I’m glad you recognized that. If an actor isn’t comfortable with certain degrees of undress, and if it isn’t a vital story point to the scene, then I’m completely fine with it being avoided. I would never want an actor to do something that they regret and I would hope they would let me know if there is something the wouldn’t want to do. We have a few scenes where actors are shirtless and in bed, and a scene at the very top of the series with Daysha isn’t fully clothed, but those scenes serve a purpose, which is to express a “naked vulnerability” rather than to tantalize with sex. Despite that, or perhaps because of that, I think we have some very sexually raw moments. However, it’s in the way the actors look at each other or their incredibly nuanced performances that bring that chemistry to the surface.
You keep mentioning your dad. Was he omnipresent with you when you were working on this?
This was the first project I did after [his death]. I didn’t want to do something too literal, but he really was. There are lines…things he would say that I used. I don’t think anyone but my mom would recognize that, but it’s there.
I’m tempted to ask if this is autobiographical, but I know some people really hate the question because it cuts too deep. But the artist is always there in the art. With your father’s death inspired this, what demons do you feel like you exercised?
The work fills my paycheck. It’s a lot of fun and I meet great people that way. But [Only Children] has really allowed me to tap into a creative place that I get from writing, but writing is solitary. I was able to meet great actors and crew and bring a large number of people to the table. And it’s been a success. Just the personal feeling. You can’t buy that.
Do you have an arc for the series planned?

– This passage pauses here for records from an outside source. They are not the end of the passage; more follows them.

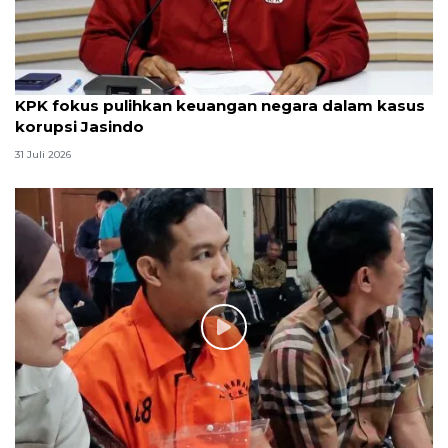
KPK fokus pulihkan keuangan negara dalam kasus
korupsi Jasindo
31 Juli 2026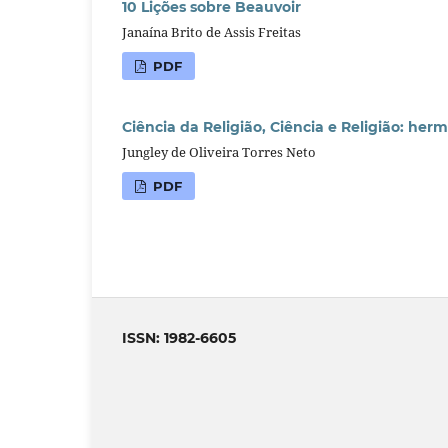
10 Lições sobre Beauvoir
Janaína Brito de Assis Freitas
PDF
Ciência da Religião, Ciência e Religião: her
Jungley de Oliveira Torres Neto
PDF
ISSN: 1982-6605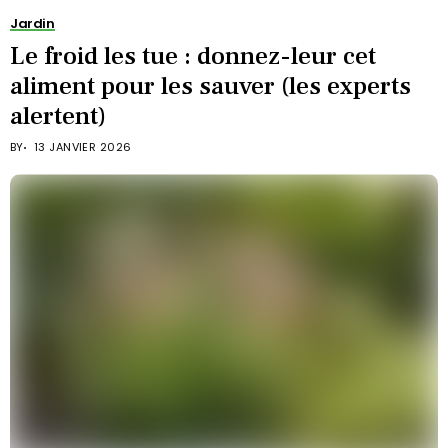
Jardin
Le froid les tue : donnez-leur cet
aliment pour les sauver (les experts
alertent)
BY
13 JANVIER 2026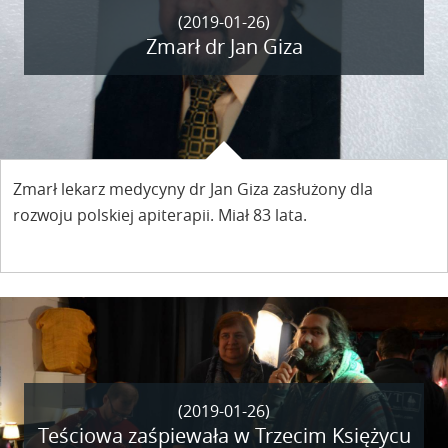
(2019-01-26)
Zmarł dr Jan Giza
Zmarł lekarz medycyny dr Jan Giza zasłużony dla
rozwoju polskiej apiterapii. Miał 83 lata.
(2019-01-26)
Teściowa zaśpiewała w Trzecim Księżycu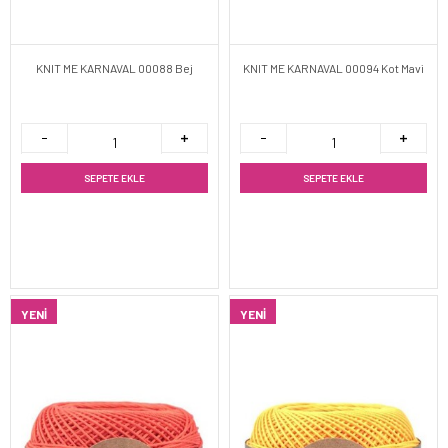
KNIT ME KARNAVAL 00088 Bej
KNIT ME KARNAVAL 00094 Kot Mavi
SEPETE EKLE
SEPETE EKLE
YENI
YENI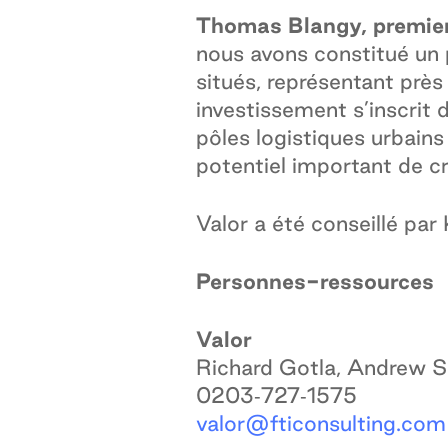
Thomas Blangy, premier
nous avons constitué un p
situés, représentant pr
investissement s’inscrit 
pôles logistiques urbains
potentiel important de cr
Valor a été conseillé par
Personnes-ressources
Valor
Richard Gotla, Andrew S
0203‑727‑1575
valor@fticonsulting.com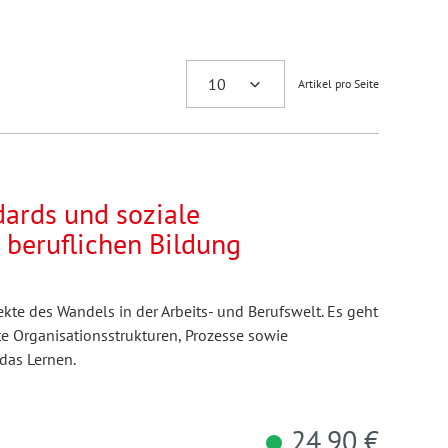
Artikel pro Seite
dards und soziale
 beruflichen Bildung
kte des Wandels in der Arbeits- und Berufswelt. Es geht
e Organisationsstrukturen, Prozesse sowie
das Lernen.
24,90 €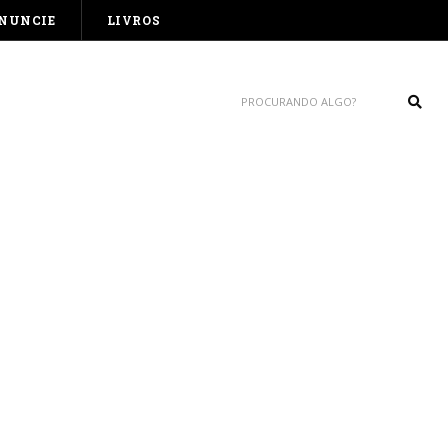
NUNCIE
LIVROS
Sear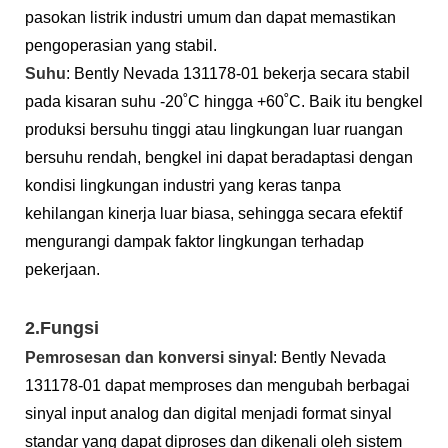
pasokan listrik industri umum dan dapat memastikan
pengoperasian yang stabil.
Suhu
: Bently Nevada 131178-01 bekerja secara stabil
pada kisaran suhu -20˚C hingga +60˚C. Baik itu bengkel
produksi bersuhu tinggi atau lingkungan luar ruangan
bersuhu rendah, bengkel ini dapat beradaptasi dengan
kondisi lingkungan industri yang keras tanpa
kehilangan kinerja luar biasa, sehingga secara efektif
mengurangi dampak faktor lingkungan terhadap
pekerjaan.
2.Fungsi
Pemrosesan dan konversi sinyal
: Bently Nevada
131178-01 dapat memproses dan mengubah berbagai
sinyal input analog dan digital menjadi format sinyal
standar yang dapat diproses dan dikenali oleh sistem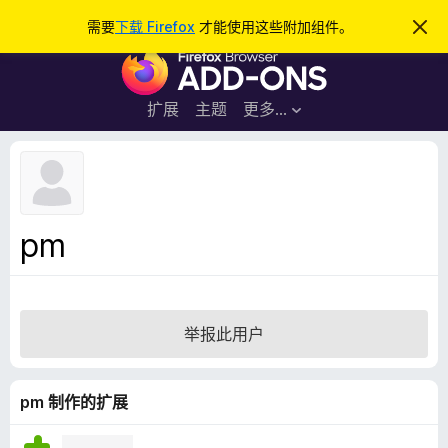
搜
登录
需要
下载 Firefox
才能使用这些附加组件。
忽
略
索
F
此
通
i
知
r
扩展
主题
更多…
e
f
o
x
浏
pm
览
器
附
加
举报此用户
组
件
pm 制作的扩展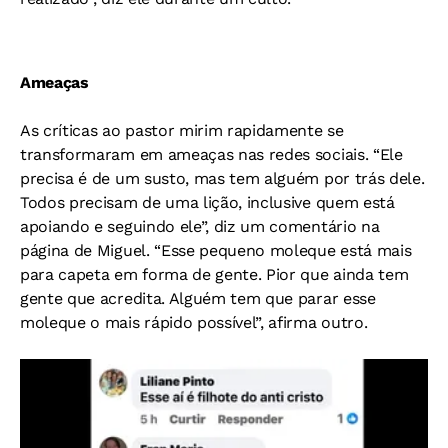
Ameaças
As críticas ao pastor mirim rapidamente se
transformaram em ameaças nas redes sociais. “Ele
precisa é de um susto, mas tem alguém por trás dele.
Todos precisam de uma lição, inclusive quem está
apoiando e seguindo ele”, diz um comentário na
página de Miguel. “Esse pequeno moleque está mais
para capeta em forma de gente. Pior que ainda tem
gente que acredita. Alguém tem que parar esse
moleque o mais rápido possível”, afirma outro.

I’d love to do three seasons of it. I think that’d be fantastic to do. I’ve kind of started to sketch out what our second season would be. This season we did six episodes, and generally, each episode would focus on one of the adult characters, but I have these flashbacks with the younger versions of them. So next season I want to do eight episodes, four concentrating on the adults, and four from the P.O.V. of the teenage versions of those characters. So hopefully I can do that.
Only Children streams on OnlyChildren.Tv.